I have to pull out a range of entries from a database, all based around two pieces of data. In itself that's fine. An example of the data is:
Record ID Tags
1 1423 Day, Sun, Warm
2 1423 Day, Sun, Wet
3 1742 Night, Warm
4 2743 Night, Warm, Dry, Stars
5 4832 Sunrise, Bright, Clear, Cool
Now in the above data, the ID is an internal company ID, but Record is a unique DB ID. There are 2,500 rows of similar data in the database, with other data that's not related to this query. Now we need to pull the data in the following style, written here in a symbolic, rather than specific SQL so people can understand it. I've included brackets to emphasis which parts must match:
WHERE (ID=1423 AND tags contains Warm)
OR WHERE (ID=2743 AND Tags contains Dry)
OR WHERE (ID=4832 AND Tags contains Cold)
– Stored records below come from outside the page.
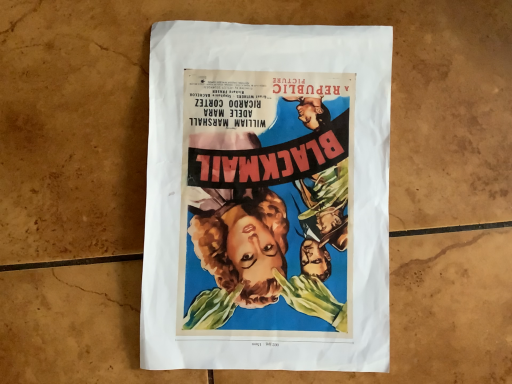 Identify the location of vibrant paper poster at center. (267, 198).

Image resolution: width=512 pixels, height=384 pixels. Describe the element at coordinates (267, 198) in the screenshot. I see `vibrant paper poster at center` at that location.

What is the approximate height of vibrant paper poster at center?

vibrant paper poster at center is 1.06 inches tall.

Where is `vibrant paper poster at center`? This screenshot has height=384, width=512. vibrant paper poster at center is located at coordinates (267, 198). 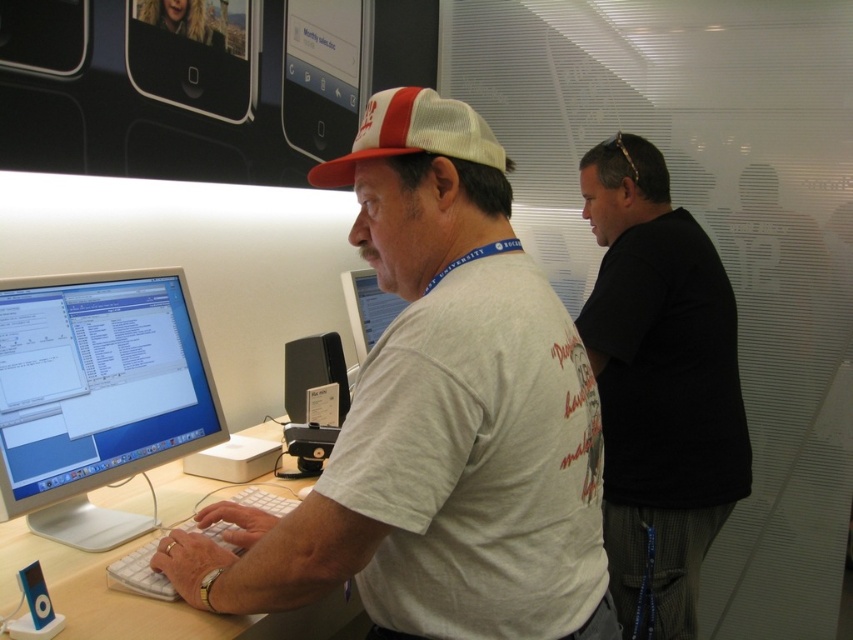 Question: Which object is positioned farthest from the matte white monitor at center?

Choices:
 (A) white cotton t-shirt at center
 (B) white mesh baseball cap at center
 (C) black matte shirt at right
 (D) white plastic table at center

Answer: (A)

Question: In this image, where is white plastic table at center located relative to matte white monitor at center?

Choices:
 (A) below
 (B) above

Answer: (A)

Question: Can you confirm if black matte shirt at right is smaller than white glossy computer monitor at center?

Choices:
 (A) no
 (B) yes

Answer: (A)

Question: Can you confirm if white plastic table at center is smaller than black plastic speaker at center?

Choices:
 (A) yes
 (B) no

Answer: (B)

Question: Estimate the real-world distances between objects in this image. Which object is farther from the white glossy computer monitor at center?

Choices:
 (A) white mesh baseball cap at center
 (B) matte white monitor at center

Answer: (B)

Question: Which point is closer to the camera taking this photo?

Choices:
 (A) (346, 292)
 (B) (680, 369)
 (C) (22, 316)

Answer: (C) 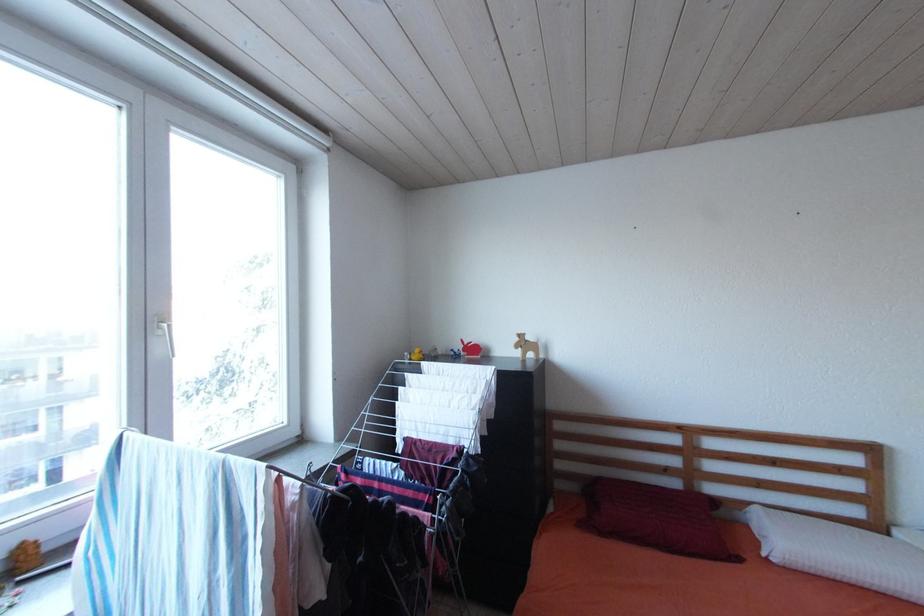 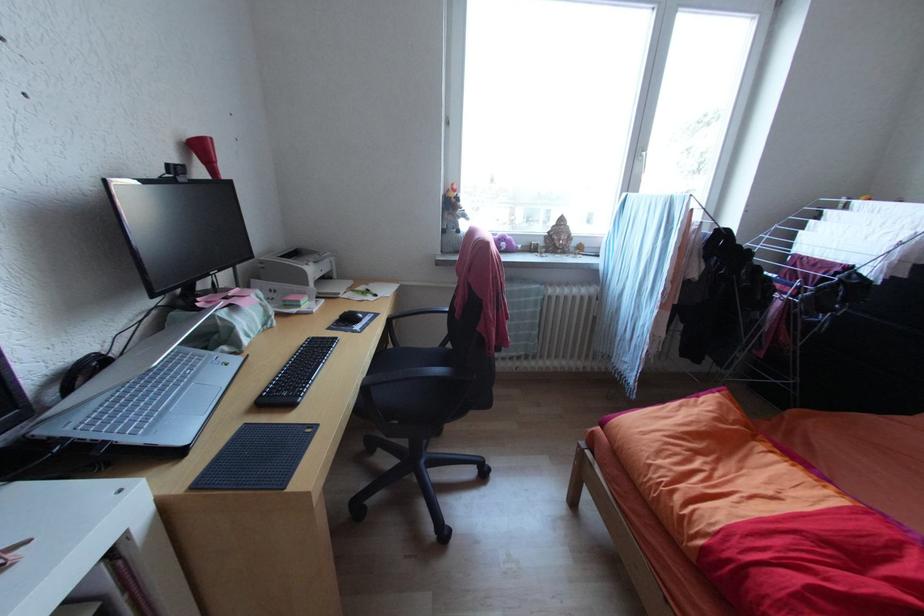 Based on the continuous images, in which direction is the camera rotating?

The camera rotated toward left-down. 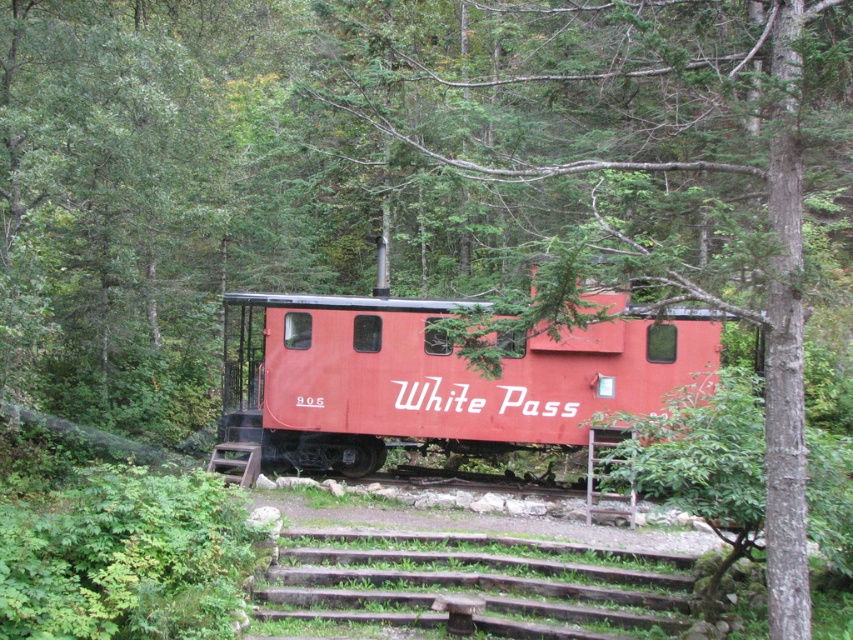 You are standing in the forest and see the green leafy tree at center and the matte red caboose at center. Which object is closer to you?

The green leafy tree at center is closer to you because it is in front of the matte red caboose at center.

You are standing in front of the caboose and want to take a photo of the matte red caboose at center without any obstruction. Given that the green leafy tree at center is blocking the view, can you determine if you can move to the side to avoid it?

The green leafy tree at center is much taller than the matte red caboose at center, so moving to the side might not be sufficient to avoid the obstruction since the tree is taller and may still block the view.

Consider the image. You are a painter standing in front of the image. You want to paint the scene so that the matte red caboose at center is fully visible without any obstruction from the green leafy tree at center. Should you move closer to or farther away from the scene?

The green leafy tree at center might be wider than the matte red caboose at center. To ensure the caboose is fully visible, you should move farther away from the scene. This will reduce the relative size of the tree compared to the caboose, minimizing obstruction. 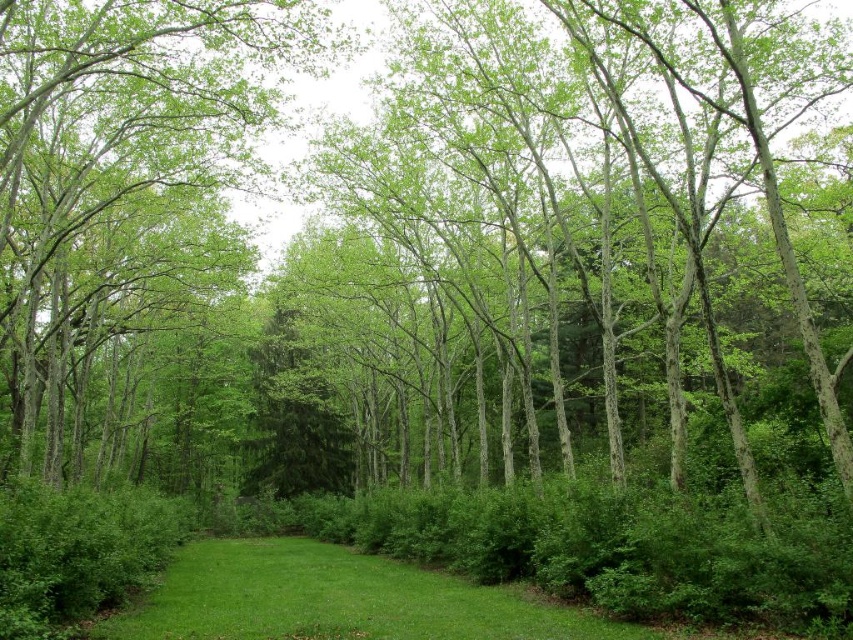 You are standing at the point closest to you in the forest scene. There are two points marked in the image, one at coordinates point [228,81] and another at point [300,602]. Which point is farther away from your current position?

Point [228,81] is behind point [300,602], so the point farther away from your current position is point [228,81].

You are standing in the forest and see the green leafy tree at center and the green grass at center. Which one is higher from the ground?

The green leafy tree at center is above the green grass at center, so the green leafy tree at center is higher from the ground. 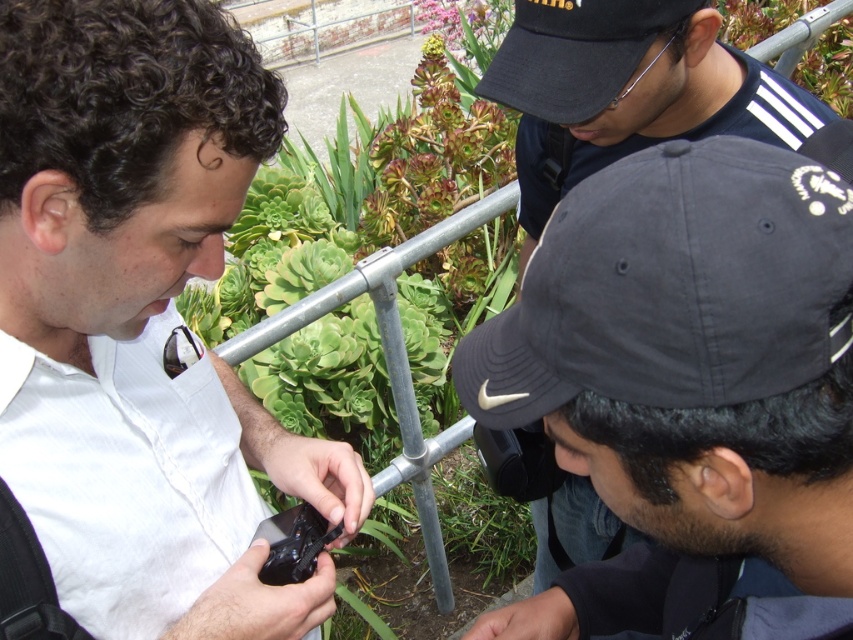 Question: Can you confirm if dark gray cap at center is positioned above dark gray fabric baseball cap at center?

Choices:
 (A) no
 (B) yes

Answer: (A)

Question: Is dark gray cap at center to the right of black matte baseball cap at upper right from the viewer's perspective?

Choices:
 (A) yes
 (B) no

Answer: (B)

Question: Does green succulent at center have a greater width compared to black glossy smartphone at center?

Choices:
 (A) yes
 (B) no

Answer: (A)

Question: Which point appears farthest from the camera in this image?

Choices:
 (A) (315, 536)
 (B) (827, 220)
 (C) (381, 257)
 (D) (461, 353)

Answer: (C)

Question: Among these points, which one is farthest from the camera?

Choices:
 (A) (183, 429)
 (B) (790, 339)

Answer: (A)

Question: Which point appears closest to the camera in this image?

Choices:
 (A) (190, 189)
 (B) (679, 275)
 (C) (688, 314)
 (D) (268, 577)

Answer: (B) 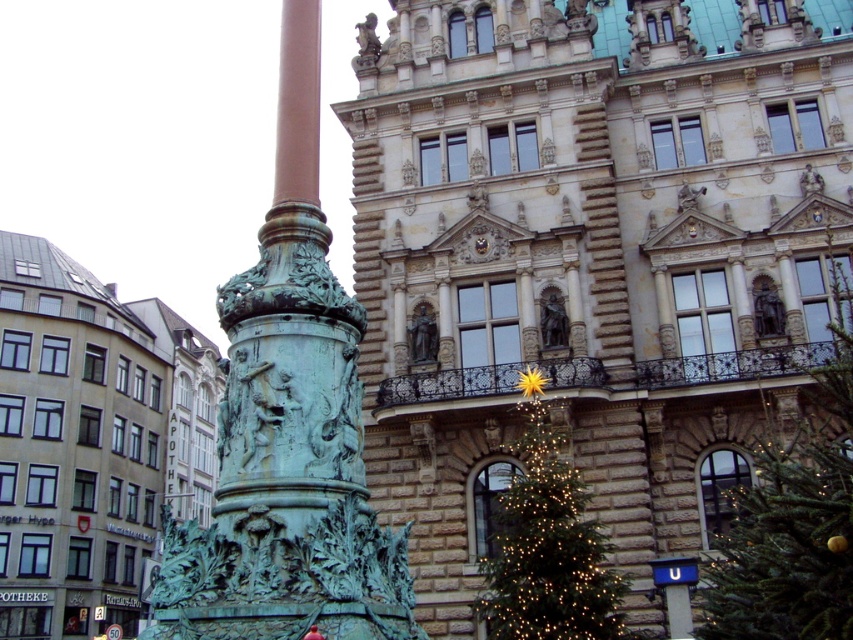 Question: Considering the real-world distances, which object is farthest from the green patina column at center?

Choices:
 (A) green textured christmas tree at center
 (B) green textured christmas tree at lower right

Answer: (A)

Question: Is green patina column at center above green textured christmas tree at center?

Choices:
 (A) no
 (B) yes

Answer: (B)

Question: Which point is farther to the camera?

Choices:
 (A) green textured christmas tree at center
 (B) green patina column at left

Answer: (A)

Question: Can you confirm if green patina column at center is positioned to the left of green textured christmas tree at center?

Choices:
 (A) no
 (B) yes

Answer: (B)

Question: Can you confirm if green patina column at center is wider than green textured christmas tree at center?

Choices:
 (A) no
 (B) yes

Answer: (B)

Question: Which object is closer to the camera taking this photo?

Choices:
 (A) green patina column at left
 (B) green textured christmas tree at center
 (C) green patina column at center

Answer: (A) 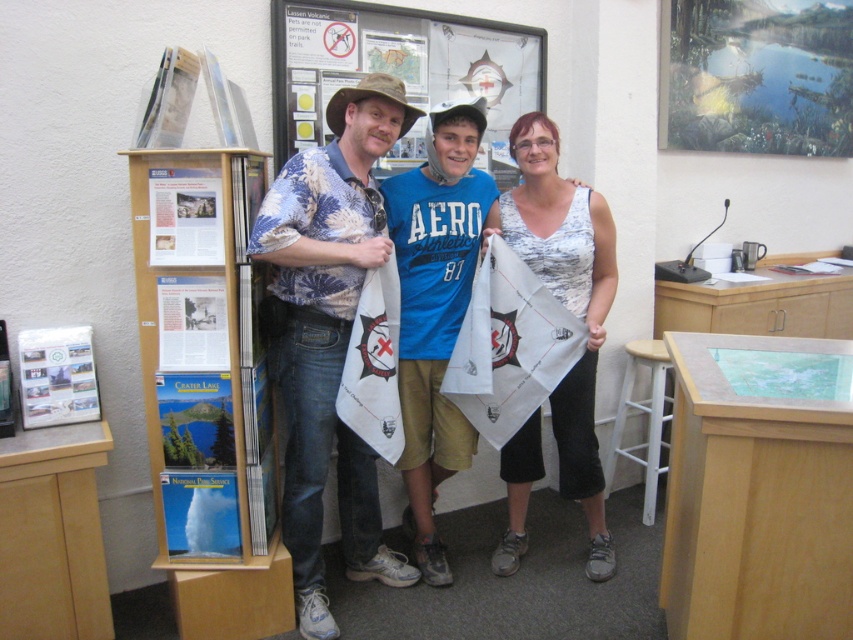 Question: Which point is closer to the camera taking this photo?

Choices:
 (A) (83, 412)
 (B) (171, 227)
 (C) (399, 33)

Answer: (B)

Question: Which object is positioned closest to the matte paper poster at left?

Choices:
 (A) white wood stool at lower right
 (B) metallic reflective poster at upper right

Answer: (A)

Question: From the image, what is the correct spatial relationship of white paper towel at center in relation to white paper at center?

Choices:
 (A) below
 (B) above

Answer: (A)

Question: Does white paper towel at center appear on the left side of white paper at left?

Choices:
 (A) yes
 (B) no

Answer: (B)

Question: Does blue cotton t-shirt at center appear over white wood stool at lower right?

Choices:
 (A) no
 (B) yes

Answer: (B)

Question: Which object is the closest to the white paper at left?

Choices:
 (A) metallic reflective poster at upper right
 (B) blue cotton t-shirt at center

Answer: (B) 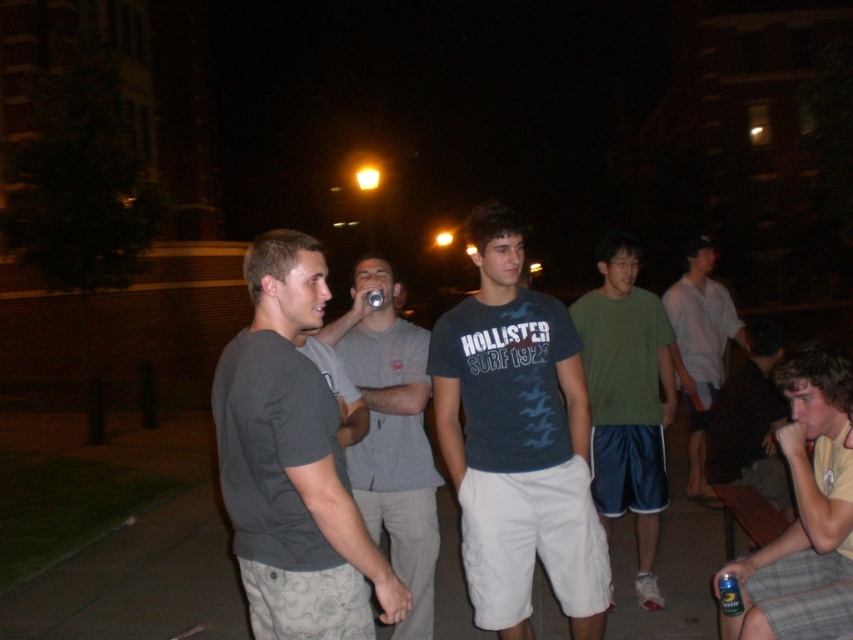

The question is how do I get the SQL statement to work right? I've tried
SELECT DISTINCT ID
FROM DBTABLE
WHERE ID=2743 AND Tags LIKE '%Warm%'
OR ID=4832 AND Tags LIKE '%Cool%'
But it doesn't seem to return the correct records. I have a specific query which I know will return 5 records, but every time it returns more, including ones that don't match. I'm thinking the SQL is mixing up, for example, where ID=2743 AND (tags like warm or 2743) AND Tags like dry or 4832 etc...
Can anyone point me in the right direction. In essence it is multiple where statements, where each statement has to match an ID and have a 'LIKE' tag. but the statement can match one or more of the given WHERE statements. Does that make sense?
AND
has a higher precedence overOR
, which means ina AND b OR c AND d
a&b and c&d are evaluated first and get then ORd. Anyway, if you suspect that your expression isn't quite that you want, you can always use parentheses to group subexpressions. That way it can even be more readable.